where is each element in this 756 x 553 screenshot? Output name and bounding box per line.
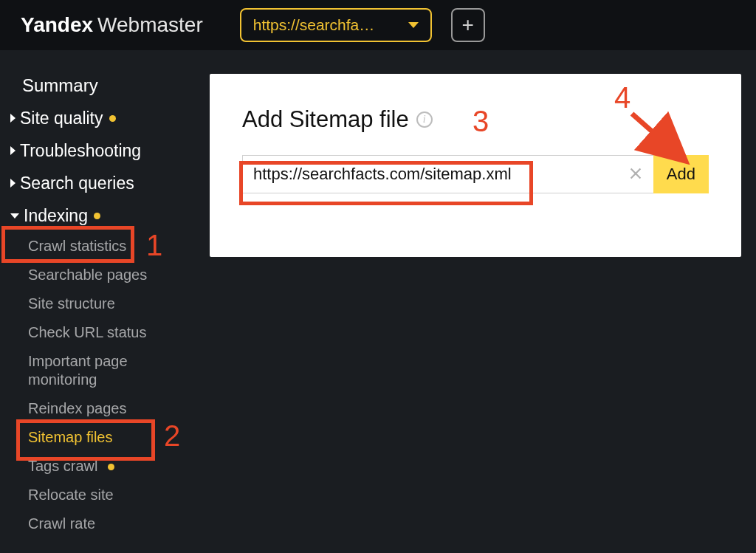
sidebar-item-search-queries[interactable]: Search queries	[0, 167, 210, 199]
sidebar-subitem-reindex-pages[interactable]: Reindex pages	[28, 394, 210, 423]
logo: Yandex Webmaster	[21, 13, 203, 37]
sidebar: Summary Site quality Troubleshooting Sea…	[0, 50, 210, 553]
sidebar-item-label: Summary	[22, 75, 98, 96]
site-selector-dropdown[interactable]: https://searchfa…	[240, 8, 432, 42]
add-sitemap-card: Add Sitemap file i Add 3	[210, 74, 741, 257]
card-title-text: Add Sitemap file	[242, 106, 409, 133]
sidebar-item-label: Troubleshooting	[20, 141, 141, 161]
logo-brand: Yandex	[21, 13, 93, 37]
sidebar-item-label: Tags crawl	[28, 458, 97, 474]
sidebar-item-label: Site quality	[20, 109, 103, 128]
sidebar-subitem-check-url-status[interactable]: Check URL status	[28, 318, 210, 347]
card-title: Add Sitemap file i	[242, 106, 709, 133]
status-dot-icon	[109, 115, 116, 122]
caret-right-icon	[10, 179, 16, 188]
topbar: Yandex Webmaster https://searchfa… +	[0, 0, 756, 50]
plus-icon: +	[462, 13, 474, 37]
sidebar-subitem-tags-crawl[interactable]: Tags crawl	[28, 452, 210, 481]
logo-product: Webmaster	[97, 13, 203, 37]
site-selected-label: https://searchfa…	[253, 16, 375, 34]
sidebar-subitem-relocate-site[interactable]: Relocate site	[28, 481, 210, 509]
sidebar-item-site-quality[interactable]: Site quality	[0, 102, 210, 134]
caret-right-icon	[10, 114, 16, 123]
sitemap-url-input[interactable]	[242, 155, 653, 193]
chevron-down-icon	[408, 22, 419, 28]
sidebar-subitem-crawl-statistics[interactable]: Crawl statistics	[28, 232, 210, 261]
add-site-button[interactable]: +	[451, 8, 485, 42]
sidebar-subitem-crawl-rate[interactable]: Crawl rate	[28, 509, 210, 538]
indexing-submenu: Crawl statistics Searchable pages Site s…	[0, 232, 210, 538]
sidebar-item-troubleshooting[interactable]: Troubleshooting	[0, 134, 210, 167]
add-sitemap-button[interactable]: Add	[653, 155, 709, 193]
status-dot-icon	[108, 464, 114, 470]
sidebar-item-indexing[interactable]: Indexing	[0, 199, 210, 232]
sidebar-subitem-sitemap-files[interactable]: Sitemap files	[28, 423, 210, 452]
clear-input-icon[interactable]	[627, 165, 645, 182]
sidebar-item-summary[interactable]: Summary	[0, 69, 210, 102]
status-dot-icon	[94, 213, 100, 219]
sidebar-item-label: Indexing	[24, 206, 88, 226]
caret-right-icon	[10, 146, 16, 155]
content-area: Add Sitemap file i Add 3	[210, 50, 756, 553]
info-icon[interactable]: i	[416, 111, 433, 128]
caret-down-icon	[10, 213, 19, 219]
sitemap-input-row: Add	[242, 155, 709, 193]
sidebar-subitem-important-page-monitoring[interactable]: Important page monitoring	[28, 347, 154, 394]
sidebar-subitem-site-structure[interactable]: Site structure	[28, 289, 210, 318]
sidebar-item-label: Search queries	[20, 174, 134, 193]
sidebar-subitem-searchable-pages[interactable]: Searchable pages	[28, 261, 210, 289]
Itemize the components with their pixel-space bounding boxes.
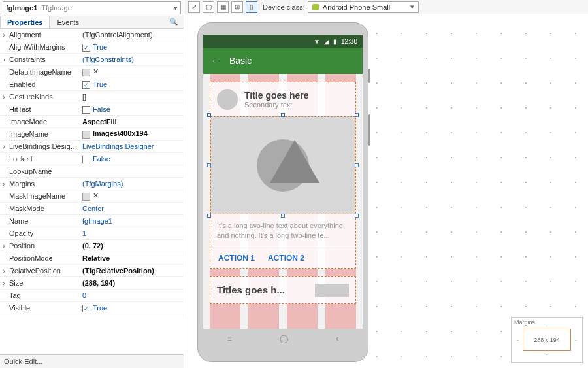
property-value[interactable]: Center [78,205,184,212]
property-value[interactable]: (TfgMargins) [78,180,184,188]
property-row[interactable]: MaskModeCenter [0,203,184,215]
toolbar-btn-2[interactable]: ▢ [203,1,214,13]
expand-toggle[interactable]: › [0,242,8,250]
property-value[interactable]: (TfgControlAlignment) [78,31,184,39]
property-value[interactable]: 0 [78,292,184,299]
card2-title: Titles goes h... [217,284,308,295]
property-row[interactable]: ImageNameImages\400x194 [0,128,184,141]
property-value[interactable]: ✓True [78,304,184,312]
checkbox-icon[interactable]: ✓ [82,305,90,312]
property-row[interactable]: Opacity1 [0,227,184,240]
signal-icon: ◢ [324,38,329,45]
tab-events[interactable]: Events [50,16,86,28]
property-value[interactable]: ✕ [78,67,184,76]
property-value[interactable]: Relative [78,254,184,262]
card2-thumb [315,284,349,297]
property-value[interactable]: (TfgConstraints) [78,56,184,63]
property-row[interactable]: HitTest✓False [0,103,184,116]
expand-toggle[interactable]: › [0,31,8,39]
property-row[interactable]: Visible✓True [0,302,184,314]
property-value[interactable]: LiveBindings Designer [78,142,184,150]
expand-toggle[interactable]: › [0,56,8,63]
device-class-combo[interactable]: Android Phone Small ▾ [308,1,419,13]
property-value[interactable]: fgImage1 [78,217,184,225]
property-value[interactable]: (TfgRelativePosition) [78,267,184,275]
property-row[interactable]: ›Size(288, 194) [0,277,184,290]
property-row[interactable]: ImageModeAspectFill [0,116,184,128]
property-row[interactable]: ›Constraints(TfgConstraints) [0,54,184,66]
margin-right-value: - [575,337,577,343]
property-value[interactable]: ✕ [78,192,184,200]
property-value[interactable]: (288, 194) [78,279,184,287]
checkbox-icon[interactable]: ✓ [82,106,90,114]
tab-properties[interactable]: Properties [0,16,50,28]
card-action-1[interactable]: ACTION 1 [218,254,255,263]
nav-back-icon[interactable]: ‹ [336,334,338,343]
property-row[interactable]: AlignWithMargins✓True [0,41,184,54]
property-name: Opacity [8,229,78,237]
screen-content: Title goes here Secondary text [203,74,363,329]
expand-toggle[interactable]: › [0,142,8,150]
toolbar-btn-1[interactable]: ⤢ [188,1,200,13]
card-action-2[interactable]: ACTION 2 [268,254,304,263]
property-name: Visible [8,304,78,312]
property-value[interactable]: ✓True [78,43,184,52]
property-row[interactable]: DefaultImageName✕ [0,66,184,78]
device-side-button [368,69,370,83]
toolbar-btn-4[interactable]: ⊞ [231,1,243,13]
property-row[interactable]: ›Margins(TfgMargins) [0,178,184,190]
property-name: Alignment [8,31,78,39]
property-name: MaskMode [8,205,78,212]
margin-left-value: - [517,337,519,343]
property-row[interactable]: ›Position(0, 72) [0,240,184,252]
device-screen[interactable]: ▼ ◢ ▮ 12:30 ← Basic [203,35,363,329]
checkbox-icon[interactable]: ✓ [82,81,90,89]
property-value[interactable]: 1 [78,229,184,237]
expand-toggle[interactable]: › [0,267,8,275]
property-name: GestureKinds [8,93,78,101]
property-row[interactable]: ›LiveBindings DesignerLiveBindings Desig… [0,141,184,153]
quick-edit-link[interactable]: Quick Edit... [0,354,184,368]
checkbox-icon[interactable]: ✓ [82,156,90,163]
property-value[interactable]: (0, 72) [78,242,184,250]
design-canvas[interactable]: ▼ ◢ ▮ 12:30 ← Basic [184,14,588,368]
property-row[interactable]: ›RelativePosition(TfgRelativePosition) [0,265,184,277]
search-icon[interactable]: 🔍 [164,16,184,28]
nav-home-icon[interactable]: ◯ [280,334,288,343]
object-type: TfgImage [41,4,71,12]
property-row[interactable]: Enabled✓True [0,78,184,91]
property-row[interactable]: Locked✓False [0,153,184,165]
card-2[interactable]: Titles goes h... [210,276,356,304]
property-row[interactable]: PositionModeRelative [0,252,184,265]
property-row[interactable]: MaskImageName✕ [0,190,184,203]
selected-image[interactable] [210,116,355,214]
status-time: 12:30 [341,38,357,45]
toolbar-btn-device[interactable]: ▯ [246,1,257,13]
property-name: ImageMode [8,118,78,125]
property-value[interactable]: ✓False [78,105,184,114]
property-row[interactable]: NamefgImage1 [0,215,184,227]
expand-toggle[interactable]: › [0,279,8,287]
property-row[interactable]: Tag0 [0,290,184,302]
expand-toggle[interactable]: › [0,93,8,101]
nav-recent-icon[interactable]: ≡ [227,334,232,343]
card-1[interactable]: Title goes here Secondary text [210,82,356,269]
property-row[interactable]: LookupName [0,165,184,178]
designer-area: ⤢ ▢ ▦ ⊞ ▯ Device class: Android Phone Sm… [184,0,588,368]
property-row[interactable]: ›GestureKinds[] [0,91,184,103]
back-arrow-icon[interactable]: ← [211,56,220,66]
property-value[interactable]: [] [78,93,184,101]
property-grid[interactable]: ›Alignment(TfgControlAlignment)AlignWith… [0,29,184,354]
toolbar-btn-3[interactable]: ▦ [217,1,229,13]
checkbox-icon[interactable]: ✓ [82,44,90,52]
margins-overlay[interactable]: Margins - - 288 x 194 - - [511,317,583,363]
property-row[interactable]: ›Alignment(TfgControlAlignment) [0,29,184,41]
property-value[interactable]: ✓True [78,80,184,89]
property-value[interactable]: AspectFill [78,118,184,125]
property-value[interactable]: Images\400x194 [78,129,184,138]
property-value[interactable]: ✓False [78,155,184,163]
avatar [217,89,238,110]
object-selector[interactable]: fgImage1 TfgImage ▾ [3,1,181,14]
expand-toggle[interactable]: › [0,180,8,188]
battery-icon: ▮ [333,38,337,45]
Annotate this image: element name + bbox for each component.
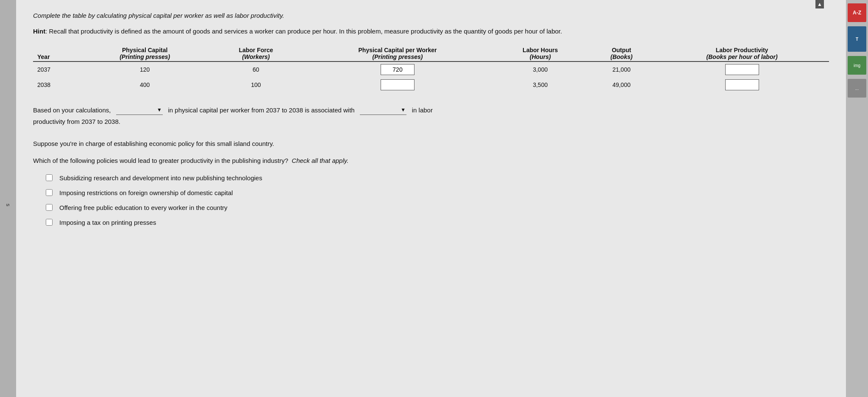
cell-physical-capital-1: 400	[81, 77, 209, 92]
cell-labor-force-0: 60	[209, 62, 303, 77]
sidebar-left: s	[0, 0, 16, 397]
checkbox-label-2[interactable]: Offering free public education to every …	[59, 204, 228, 211]
dropdown1-container[interactable]: an increase a decrease no change ▼	[116, 106, 163, 115]
checkbox-item-2[interactable]: Offering free public education to every …	[46, 204, 829, 211]
cell-output-1: 49,000	[588, 77, 655, 92]
col-physical-capital-per-worker: Physical Capital per Worker (Printing pr…	[303, 46, 492, 62]
cell-physical-capital-0: 120	[81, 62, 209, 77]
cell-year-0: 2037	[33, 62, 81, 77]
sidebar-label: s	[5, 204, 11, 207]
policies-question-text: Which of the following policies would le…	[33, 157, 288, 164]
input-pcw-0[interactable]	[381, 64, 415, 75]
policies-question: Which of the following policies would le…	[33, 156, 829, 166]
data-table-container: Year Physical Capital (Printing presses)…	[33, 46, 829, 92]
dropdown2[interactable]: an increase a decrease no change	[362, 107, 405, 114]
scroll-up-button[interactable]: ▲	[815, 0, 824, 8]
based-on-text4: productivity from 2037 to 2038.	[33, 118, 120, 125]
hint-body: : Recall that productivity is defined as…	[45, 28, 562, 35]
input-pcw-1[interactable]	[381, 79, 415, 90]
table-row: 20384001003,50049,000	[33, 77, 829, 92]
dropdown1[interactable]: an increase a decrease no change	[118, 107, 161, 114]
col-labor-force: Labor Force (Workers)	[209, 46, 303, 62]
based-on-text: Based on your calculations, an increase …	[33, 104, 829, 127]
checkbox-item-1[interactable]: Imposing restrictions on foreign ownersh…	[46, 189, 829, 196]
az-button[interactable]: A-Z	[848, 3, 866, 22]
col-labor-hours: Labor Hours (Hours)	[492, 46, 588, 62]
checkbox-item-3[interactable]: Imposing a tax on printing presses	[46, 219, 829, 226]
sidebar-right: A-Z T img ...	[846, 0, 868, 397]
cell-pcw-0[interactable]	[303, 62, 492, 77]
cell-lp-0[interactable]	[655, 62, 829, 77]
based-on-text3: in labor	[412, 106, 433, 114]
input-lp-1[interactable]	[725, 79, 759, 90]
suppose-text: Suppose you're in charge of establishing…	[33, 139, 829, 149]
t-button[interactable]: T	[848, 26, 866, 52]
hint-label: Hint	[33, 28, 45, 35]
instructions-text: Complete the table by calculating physic…	[33, 12, 829, 19]
check-all-text: Check all that apply.	[292, 157, 348, 164]
cell-labor-force-1: 100	[209, 77, 303, 92]
more-button[interactable]: ...	[848, 79, 866, 98]
main-content: ▲ Complete the table by calculating phys…	[16, 0, 846, 397]
col-output: Output (Books)	[588, 46, 655, 62]
checkboxes-container: Subsidizing research and development int…	[33, 174, 829, 226]
table-row: 2037120603,00021,000	[33, 62, 829, 77]
dropdown2-container[interactable]: an increase a decrease no change ▼	[360, 106, 406, 115]
checkbox-item-0[interactable]: Subsidizing research and development int…	[46, 174, 829, 182]
input-lp-0[interactable]	[725, 64, 759, 75]
img-button[interactable]: img	[848, 56, 866, 75]
col-physical-capital: Physical Capital (Printing presses)	[81, 46, 209, 62]
data-table: Year Physical Capital (Printing presses)…	[33, 46, 829, 92]
checkbox-1[interactable]	[46, 189, 53, 196]
hint-text: Hint: Recall that productivity is define…	[33, 27, 829, 36]
based-on-text2: in physical capital per worker from 2037…	[168, 106, 354, 114]
cell-year-1: 2038	[33, 77, 81, 92]
cell-lp-1[interactable]	[655, 77, 829, 92]
cell-output-0: 21,000	[588, 62, 655, 77]
checkbox-0[interactable]	[46, 174, 53, 181]
col-year: Year	[33, 46, 81, 62]
cell-labor-hours-1: 3,500	[492, 77, 588, 92]
cell-labor-hours-0: 3,000	[492, 62, 588, 77]
checkbox-2[interactable]	[46, 204, 53, 211]
cell-pcw-1[interactable]	[303, 77, 492, 92]
checkbox-3[interactable]	[46, 219, 53, 226]
based-on-text1: Based on your calculations,	[33, 106, 111, 114]
col-labor-productivity: Labor Productivity (Books per hour of la…	[655, 46, 829, 62]
checkbox-label-0[interactable]: Subsidizing research and development int…	[59, 174, 262, 182]
checkbox-label-3[interactable]: Imposing a tax on printing presses	[59, 219, 156, 226]
checkbox-label-1[interactable]: Imposing restrictions on foreign ownersh…	[59, 189, 233, 196]
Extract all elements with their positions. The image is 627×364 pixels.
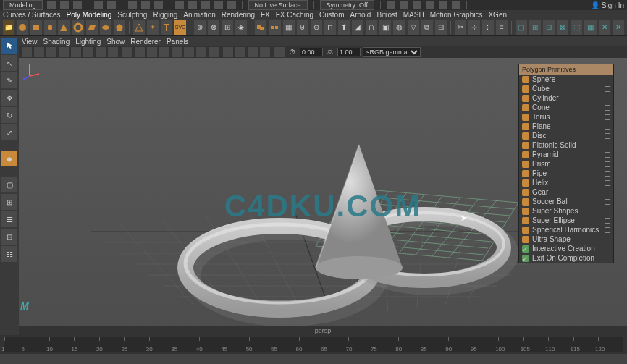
playblast-icon[interactable] <box>439 1 447 9</box>
paint-icon[interactable] <box>154 1 163 9</box>
append-icon[interactable]: ▣ <box>379 20 391 35</box>
primitive-item-soccer-ball[interactable]: Soccer Ball <box>519 197 613 206</box>
new-scene-icon[interactable] <box>47 1 56 9</box>
vt-iso2-icon[interactable] <box>235 47 245 57</box>
options-box-icon[interactable] <box>605 114 610 120</box>
lasso-icon[interactable] <box>141 1 150 9</box>
ipr-icon[interactable] <box>400 1 408 9</box>
options-box-icon[interactable] <box>605 237 610 242</box>
shelf-tab-0[interactable]: Curves / Surfaces <box>3 11 60 19</box>
smooth-icon[interactable]: ▦ <box>283 20 295 35</box>
options-box-icon[interactable] <box>605 96 610 101</box>
vt-shadow-icon[interactable] <box>172 47 182 57</box>
vt-select-icon[interactable] <box>22 47 32 57</box>
multi-cut-icon[interactable]: ✂ <box>455 20 466 35</box>
vt-xrayj-icon[interactable] <box>260 47 270 57</box>
viewport-menu-5[interactable]: Panels <box>167 38 189 46</box>
vt-image-icon[interactable] <box>59 47 69 57</box>
construction-plane-icon[interactable]: ⊕ <box>194 20 206 35</box>
bool-intersect-icon[interactable]: ⊓ <box>324 20 336 35</box>
mirror-icon[interactable]: ⧉ <box>421 20 433 35</box>
mesh3-icon[interactable]: ⊡ <box>543 20 555 35</box>
mesh1-icon[interactable]: ◫ <box>516 20 527 35</box>
bevel-icon[interactable]: ◢ <box>352 20 363 35</box>
hypershade-icon[interactable] <box>426 1 434 9</box>
vt-safe-icon[interactable] <box>108 47 118 57</box>
layout-single-icon[interactable]: ▢ <box>1 177 17 192</box>
snap-point-icon[interactable] <box>201 1 210 9</box>
vt-2d-icon[interactable] <box>71 47 81 57</box>
primitive-item-helix[interactable]: Helix <box>519 178 613 187</box>
primitive-item-super-ellipse[interactable]: Super Ellipse <box>519 216 613 225</box>
poly-disc-icon[interactable] <box>100 20 111 35</box>
insert-edge-icon[interactable]: ≡ <box>496 20 508 35</box>
vt-cam-icon[interactable] <box>34 47 44 57</box>
shelf-tab-3[interactable]: Rigging <box>153 11 177 19</box>
shelf-tab-7[interactable]: FX Caching <box>276 11 314 19</box>
vt-aa-icon[interactable] <box>209 47 219 57</box>
shelf-tab-13[interactable]: XGen <box>488 11 507 19</box>
options-box-icon[interactable] <box>605 199 610 205</box>
render-settings-icon[interactable] <box>413 1 421 9</box>
scale-tool[interactable]: ⤢ <box>1 124 17 140</box>
extrude-icon[interactable]: ⬆ <box>338 20 350 35</box>
snap-curve-icon[interactable] <box>188 1 197 9</box>
connect-icon[interactable]: ⫶ <box>482 20 494 35</box>
vt-xray-icon[interactable] <box>248 47 258 57</box>
shelf-tab-4[interactable]: Animation <box>183 11 215 19</box>
shelf-tab-8[interactable]: Custom <box>319 11 344 19</box>
move-tool[interactable]: ✥ <box>1 90 17 106</box>
primitive-item-pipe[interactable]: Pipe <box>519 169 613 178</box>
live-surface-selector[interactable]: No Live Surface <box>248 0 308 10</box>
options-box-icon[interactable] <box>605 86 610 92</box>
viewport-menu-2[interactable]: Lighting <box>75 38 101 46</box>
options-box-icon[interactable] <box>605 180 610 186</box>
mesh8-icon[interactable]: ✕ <box>613 20 624 35</box>
select-icon[interactable] <box>128 1 137 9</box>
snap-surface-icon[interactable] <box>227 1 236 9</box>
snap-grid-icon[interactable] <box>175 1 184 9</box>
svg-icon[interactable]: ✦ <box>147 20 159 35</box>
primitive-item-disc[interactable]: Disc <box>519 131 613 140</box>
viewport-menu-4[interactable]: Renderer <box>130 38 161 46</box>
poly-plane-icon[interactable] <box>86 20 98 35</box>
layout-four-icon[interactable]: ⊞ <box>1 194 17 210</box>
paint-select-tool[interactable]: ✎ <box>1 72 17 88</box>
shelf-tab-5[interactable]: Rendering <box>222 11 255 19</box>
shelf-tab-6[interactable]: FX <box>261 11 270 19</box>
snap-together-icon[interactable]: ⊗ <box>208 20 219 35</box>
options-box-icon[interactable] <box>605 124 610 130</box>
text-tool-icon[interactable]: T <box>161 20 172 35</box>
vt-light-icon[interactable] <box>159 47 169 57</box>
create-poly-icon[interactable]: ◈ <box>235 20 247 35</box>
shelf-tab-10[interactable]: Bifrost <box>376 11 397 19</box>
primitive-item-torus[interactable]: Torus <box>519 112 613 122</box>
save-scene-icon[interactable] <box>73 1 82 9</box>
options-box-icon[interactable] <box>605 105 610 111</box>
select-tool[interactable] <box>1 38 17 54</box>
redo-icon[interactable] <box>107 1 116 9</box>
viewport-menu-1[interactable]: Shading <box>43 38 70 46</box>
primitive-item-platonic-solid[interactable]: Platonic Solid <box>519 140 613 150</box>
vt-motion-icon[interactable] <box>196 47 206 57</box>
tool-folder-icon[interactable]: 📁 <box>3 20 14 35</box>
shelf-tab-11[interactable]: MASH <box>403 11 424 19</box>
options-box-icon[interactable] <box>605 77 610 82</box>
options-box-icon[interactable] <box>605 161 610 167</box>
primitive-item-interactive-creation[interactable]: ✓Interactive Creation <box>519 244 613 253</box>
primitive-item-cylinder[interactable]: Cylinder <box>519 93 613 103</box>
mesh5-icon[interactable]: ⬚ <box>571 20 582 35</box>
options-box-icon[interactable] <box>605 143 610 148</box>
primitive-item-prism[interactable]: Prism <box>519 159 613 169</box>
signin-button[interactable]: 👤 Sign In <box>591 1 624 9</box>
vt-smooth-icon[interactable] <box>135 47 145 57</box>
open-scene-icon[interactable] <box>60 1 69 9</box>
primitive-item-spherical-harmonics[interactable]: Spherical Harmonics <box>519 225 613 234</box>
vt-scale-input[interactable] <box>337 48 361 56</box>
fill-hole-icon[interactable]: ◍ <box>393 20 405 35</box>
mesh4-icon[interactable]: ⊠ <box>557 20 568 35</box>
options-box-icon[interactable] <box>605 190 610 195</box>
primitive-item-sphere[interactable]: Sphere <box>519 75 613 84</box>
primitive-item-gear[interactable]: Gear <box>519 187 613 197</box>
poly-torus-icon[interactable] <box>72 20 84 35</box>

::::::::::

→ **PROBLEM DESCRIPTION**: Using the records above, pull out each line where the word "right" occurs.

→ **ANSWER**:
caret-right-icon	[10, 179, 16, 188]
caret-right-icon	[10, 114, 16, 123]
caret-right-icon	[10, 146, 16, 155]
margin-right-value: - [575,337,577,343]
sidebar-right: A-Z T img ...	[846, 0, 868, 397]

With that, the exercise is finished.